The study found health care prices in the Milwaukee-Waukesha-West Allis area were 17 percent above the national average, based on health claims from four large national insurers. Prices in Green Bay were 14 percent above the national average, the fifth highest in the nation.
The top metro areas with health care prices that were higher than the national average included:
- Anchorage, Alaska, where prices were 65 percent above the national average
- San Jose, California (65 percent)
- San Francisco (49 percent)
- Milwaukee (17 percent)
- Green Bay (14 percent)
The study defined prices as the total payment from both the insurer and the patient to a health care provider.
A recent BizTimes Milwaukee cover story examined factors contributing to high health care costs in Wisconsin, including market consolidation, which has created an environment that skews in favor of providers versus insurers. Area health care providers, however, push back on the idea that consolidation is a driver of cost; instead, they say it can create more efficiencies and allow for better care coordination.

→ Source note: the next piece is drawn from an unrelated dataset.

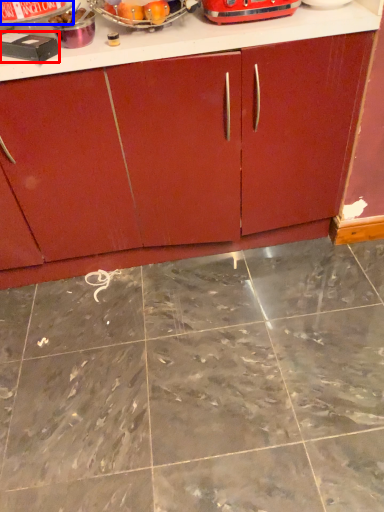 Question: Which object appears closest to the camera in this image, appliance (highlighted by a red box) or appliance (highlighted by a blue box)?

Choices:
 (A) appliance
 (B) appliance

Answer: (A) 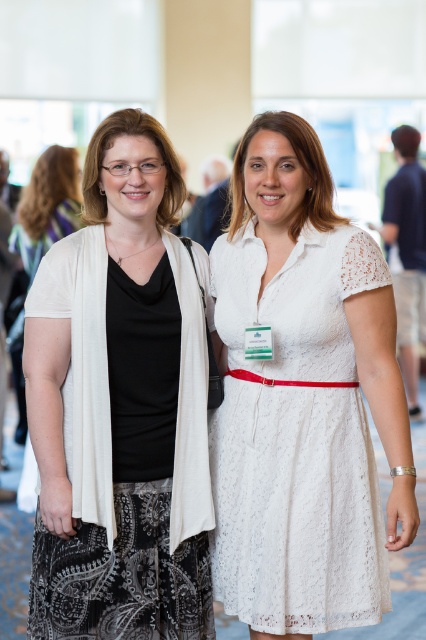 Question: Among these objects, which one is farthest from the camera?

The new HCCI report offers a complicated picture of health care prices in Milwaukee and Green Bay.
In Milwaukee, outpatient prices (those associated with services that do not require an overnight stay or hospitalization) were 4 percent lower than the national average, and inpatient prices matched the national average. Yet, prices for professional services, such as preventative visits and administered drugs, were 38 percent higher than the national average.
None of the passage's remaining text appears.